Особую важность для георгеанца Зингера приобретает вопрос о судьбе искусства в полисе. Как объяснить изгнание из него поэтов и художников? Не начинается ли уже с Платона христианская переоценка античных ценностей, возмущение чистого духа против плотского и плотью питаемого искусства, моральное восстание рабов? Новому времени верхом и воплощением греческого духа представляется гомеровский мир, поэтому в платоновском учении об искусстве оно находило не восхождение, а обеднение, реакцию моралиста на свободу.
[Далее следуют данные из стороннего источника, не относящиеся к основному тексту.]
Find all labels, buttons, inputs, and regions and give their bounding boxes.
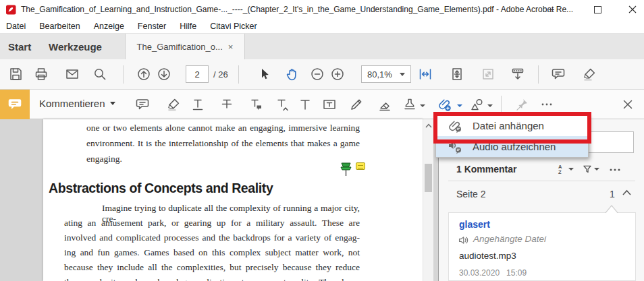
menu-fenster[interactable]: Fenster <box>131 22 173 31</box>
speaker-icon <box>458 235 470 245</box>
email-button[interactable] <box>65 67 80 82</box>
sort-button[interactable]: A Z <box>558 164 574 175</box>
card-notch <box>605 206 618 214</box>
page-group-label: Seite 2 <box>456 189 486 199</box>
zoom-out-icon <box>310 67 325 82</box>
tab-document-label: The_Gamification_o... <box>137 42 223 52</box>
red-highlight-annotation <box>433 112 591 144</box>
fullscreen-icon <box>481 67 495 82</box>
zoom-in-icon <box>330 67 345 82</box>
text-box-icon <box>322 97 337 112</box>
panel-options-button[interactable] <box>608 162 622 177</box>
document-text-line: environment. It is the interrelationship… <box>86 138 360 149</box>
zoom-out-button[interactable] <box>310 67 325 82</box>
paperclip-icon <box>437 97 452 112</box>
tab-document[interactable]: The_Gamification_o... × <box>125 34 245 59</box>
zoom-level-select[interactable]: 80,1% <box>361 65 411 83</box>
main-toolbar: / 26 80,1% <box>0 59 644 90</box>
attach-file-tool[interactable] <box>437 97 452 112</box>
fit-page-button[interactable] <box>450 67 464 82</box>
tab-bar: Start Werkzeuge The_Gamification_o... × <box>0 34 644 59</box>
close-comment-toolbar-button[interactable] <box>620 97 635 112</box>
previous-page-button[interactable] <box>136 67 151 82</box>
fullscreen-button[interactable] <box>481 67 495 82</box>
document-scrollbar[interactable] <box>423 119 433 281</box>
page-group-count: 1 <box>610 189 615 199</box>
add-text-tool[interactable] <box>298 97 313 112</box>
replace-text-icon <box>248 97 263 112</box>
menu-bearbeiten[interactable]: Bearbeiten <box>32 22 86 31</box>
scrolling-mode-button[interactable] <box>510 67 525 82</box>
close-icon <box>620 97 635 112</box>
search-button[interactable] <box>92 67 107 82</box>
scrollbar-thumb[interactable] <box>425 164 432 192</box>
insert-text-tool[interactable] <box>275 97 290 112</box>
fit-width-icon <box>418 67 433 82</box>
highlighter-icon <box>166 97 181 112</box>
menu-anzeige[interactable]: Anzeige <box>87 22 131 31</box>
tab-werkzeuge[interactable]: Werkzeuge <box>49 34 102 59</box>
menu-hilfe[interactable]: Hilfe <box>173 22 203 31</box>
draw-tool[interactable] <box>349 97 364 112</box>
note-annotation[interactable] <box>356 162 365 170</box>
comment-mode-badge[interactable] <box>0 90 30 119</box>
chevron-down-icon[interactable] <box>457 104 462 107</box>
chevron-down-icon[interactable] <box>420 104 425 107</box>
close-button[interactable] <box>618 0 644 19</box>
keep-tool-selected-toggle[interactable] <box>514 97 529 112</box>
document-text-line: ing and fun games. Games based on this c… <box>64 247 360 258</box>
highlight-pen-icon <box>582 67 597 82</box>
chevron-down-icon[interactable] <box>487 104 493 107</box>
document-text-line: the complexity and use broad generalizat… <box>64 277 360 281</box>
print-icon <box>34 67 49 82</box>
page-down-icon <box>157 67 171 82</box>
highlight-tool-button[interactable] <box>582 67 597 82</box>
menu-datei[interactable]: Datei <box>0 22 32 31</box>
fit-width-button[interactable] <box>418 67 433 82</box>
tab-start[interactable]: Start <box>8 34 31 59</box>
acrobat-window: The_Gamification_of_Learning_and_Instruc… <box>0 0 644 281</box>
tab-close-icon[interactable]: × <box>228 42 234 52</box>
comment-date: 30.03.2020 <box>459 268 500 278</box>
select-tool-button[interactable] <box>257 67 271 82</box>
toolbar-separator <box>501 96 502 114</box>
sticky-note-icon <box>135 97 150 112</box>
more-tools-button[interactable] <box>539 97 554 112</box>
eraser-tool[interactable] <box>377 97 392 112</box>
filter-button[interactable] <box>582 164 599 175</box>
print-button[interactable] <box>34 67 49 82</box>
document-text-line: one or two elements alone cannot make an… <box>86 123 360 133</box>
next-page-button[interactable] <box>157 67 171 82</box>
kommentieren-dropdown[interactable]: Kommentieren <box>39 98 115 109</box>
minimize-button[interactable] <box>535 0 565 19</box>
collapse-group-button[interactable] <box>622 189 631 195</box>
drawing-tools[interactable] <box>469 97 484 112</box>
attached-file-name[interactable]: audiotest.mp3 <box>459 251 516 261</box>
strikethrough-text-tool[interactable] <box>219 97 234 112</box>
underline-text-tool[interactable] <box>190 97 205 112</box>
hand-tool-button[interactable] <box>285 67 300 82</box>
menu-bar: Datei Bearbeiten Anzeige Fenster Hilfe C… <box>0 19 644 34</box>
text-box-tool[interactable] <box>322 97 337 112</box>
page-number-input[interactable] <box>186 65 209 83</box>
email-icon <box>65 67 80 82</box>
stamp-tool[interactable] <box>402 97 417 112</box>
highlighter-tool[interactable] <box>166 97 181 112</box>
comment-panel-button[interactable] <box>551 67 566 82</box>
menu-citavi-picker[interactable]: Citavi Picker <box>203 22 263 31</box>
document-text-line: engaging. <box>86 154 360 164</box>
comment-card[interactable]: glasert Angehängte Datei audiotest.mp3 3… <box>448 212 636 281</box>
scroll-up-icon[interactable] <box>425 123 432 128</box>
filter-funnel-icon <box>582 164 593 175</box>
maximize-button[interactable] <box>583 0 612 19</box>
save-button[interactable] <box>8 67 23 82</box>
document-heading: Abstractions of Concepts and Reality <box>49 181 273 196</box>
sticky-note-tool[interactable] <box>135 97 150 112</box>
comment-author[interactable]: glasert <box>459 219 490 230</box>
attachment-pin-annotation[interactable] <box>339 162 366 182</box>
zoom-in-button[interactable] <box>330 67 345 82</box>
replace-text-tool[interactable] <box>248 97 263 112</box>
document-text-line: ating an amusement park, or gearing up f… <box>64 218 360 228</box>
chevron-down-icon <box>594 168 599 170</box>
comment-bubble-icon <box>551 67 566 82</box>
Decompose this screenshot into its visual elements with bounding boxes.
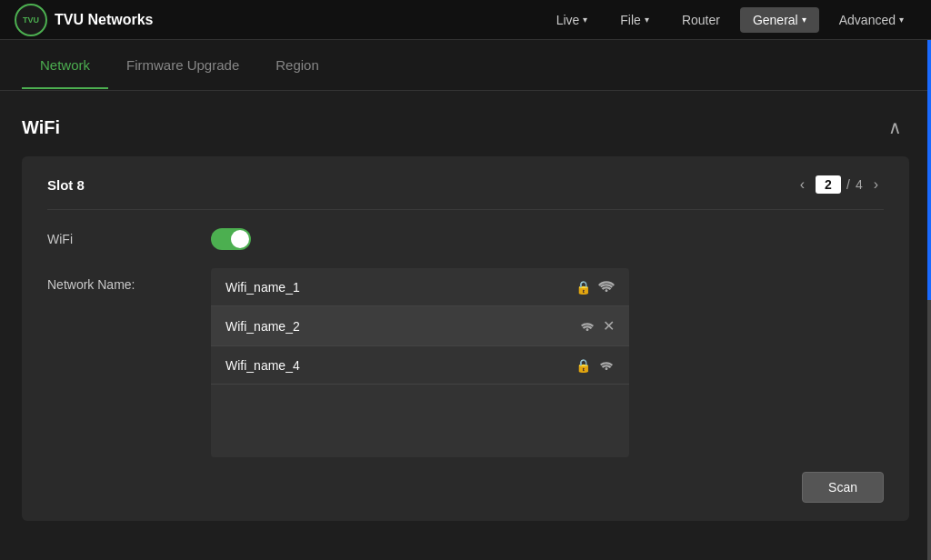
- slot-row: Slot 8 ‹ 2 / 4 ›: [47, 175, 884, 210]
- list-item[interactable]: Wifi_name_1 🔒: [211, 268, 629, 306]
- live-caret-icon: ▾: [583, 15, 587, 25]
- nav-item-file[interactable]: File ▾: [607, 7, 662, 33]
- network-list: Wifi_name_1 🔒 Wifi_name_2: [211, 268, 629, 457]
- right-accent-bar: [927, 40, 931, 560]
- nav-items: Live ▾ File ▾ Router General ▾ Advanced …: [182, 7, 916, 33]
- collapse-button[interactable]: ∧: [881, 113, 909, 142]
- toggle-knob: [231, 230, 249, 248]
- wifi-toggle-switch[interactable]: [211, 228, 251, 250]
- wifi-toggle-row: WiFi: [47, 228, 884, 250]
- tab-bar: Network Firmware Upgrade Region: [0, 40, 931, 91]
- pagination: ‹ 2 / 4 ›: [795, 175, 884, 195]
- network-list-padding: [211, 385, 629, 421]
- network-name-text: Wifi_name_1: [225, 280, 300, 295]
- tab-region[interactable]: Region: [257, 43, 337, 89]
- network-name-text: Wifi_name_4: [225, 358, 300, 373]
- prev-page-button[interactable]: ‹: [795, 175, 810, 195]
- main-content: WiFi ∧ Slot 8 ‹ 2 / 4 › WiFi Network Nam…: [0, 91, 931, 560]
- file-caret-icon: ▾: [645, 15, 649, 25]
- wifi-icon: [598, 357, 615, 373]
- logo-text: TVU Networks: [55, 12, 153, 28]
- nav-item-advanced[interactable]: Advanced ▾: [826, 7, 916, 33]
- network-name-label: Network Name:: [47, 268, 211, 292]
- network-list-padding: [211, 421, 629, 457]
- advanced-caret-icon: ▾: [899, 15, 904, 25]
- wifi-icon: [579, 318, 596, 334]
- nav-item-live[interactable]: Live ▾: [544, 7, 601, 33]
- tab-network[interactable]: Network: [22, 43, 108, 89]
- wifi-toggle-label: WiFi: [47, 232, 211, 246]
- network-name-text: Wifi_name_2: [225, 319, 300, 334]
- lock-icon: 🔒: [576, 280, 591, 295]
- wifi-panel: Slot 8 ‹ 2 / 4 › WiFi Network Name: Wifi…: [22, 156, 909, 521]
- general-caret-icon: ▾: [802, 15, 806, 25]
- top-navigation: TVU TVU Networks Live ▾ File ▾ Router Ge…: [0, 0, 931, 40]
- network-item-icons: ✕: [579, 317, 615, 335]
- wifi-icon: [598, 279, 615, 295]
- logo-icon: TVU: [15, 4, 47, 36]
- total-pages: 4: [856, 177, 863, 192]
- wifi-section-header: WiFi ∧: [22, 113, 909, 142]
- network-name-row: Network Name: Wifi_name_1 🔒: [47, 268, 884, 457]
- logo-area: TVU TVU Networks: [15, 4, 153, 36]
- scan-button[interactable]: Scan: [802, 472, 884, 503]
- slot-label: Slot 8: [47, 177, 85, 193]
- tab-firmware-upgrade[interactable]: Firmware Upgrade: [108, 43, 257, 89]
- list-item[interactable]: Wifi_name_4 🔒: [211, 346, 629, 385]
- network-item-icons: 🔒: [576, 279, 615, 295]
- nav-item-general[interactable]: General ▾: [740, 7, 819, 33]
- page-separator: /: [846, 177, 850, 192]
- next-page-button[interactable]: ›: [868, 175, 884, 195]
- close-icon[interactable]: ✕: [603, 317, 615, 335]
- lock-icon: 🔒: [576, 358, 591, 373]
- nav-item-router[interactable]: Router: [669, 7, 733, 33]
- current-page: 2: [816, 175, 841, 194]
- scan-area: Scan: [47, 472, 884, 503]
- wifi-section-title: WiFi: [22, 117, 60, 138]
- network-item-icons: 🔒: [576, 357, 615, 373]
- list-item[interactable]: Wifi_name_2 ✕: [211, 306, 629, 346]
По этой причине платоновская критика искусства не воспринимается нами – на исходе долгой Wirkungsgeschichte – как сама собой разумеющаяся, а остается причудливой философемой великого мыслителя. По Зингеру, Платон изгоняет искусство и Гомера во имя возвращения к догомеровской, еще единой с культом, пластике (80–84). Когда распадается это единство, возникают объяснительный миф, рационализация ритуала, сказка, безжизненная статуя и прочее искусство, порожденное индивидуальным капризом художника, а затем этика, логика, политика… Платоновскую философию, его учение об идеях, его полисооснование можно понять только из воли вернуться из этого состояния мира к тому, в котором были рождены и действовали греческие боги. Его теория идей – это не просто некая система ценностей, но путь, ведущий из овеществленного и обезверенного мира к всечеловеческой действительности. Его политика – это попытка дать божественному безопасное место среди человеческого сообщества, уберечь его от враждебных сил Я и материи. Платон не отвергает поэзию, которую называет «божественной». Но нужда в спасении Единого такова, что он запрещает себе чистую мечту и требует снова чуда. Произведение искусства помогает воплотить бога или не имеет места в его империи. Иными словами, искусство не только не изгоняется, но наделяется прерогативами, неизвестными ни предшественникам, ни потомкам вплоть до современных, начала XX века, эстетов (85–87).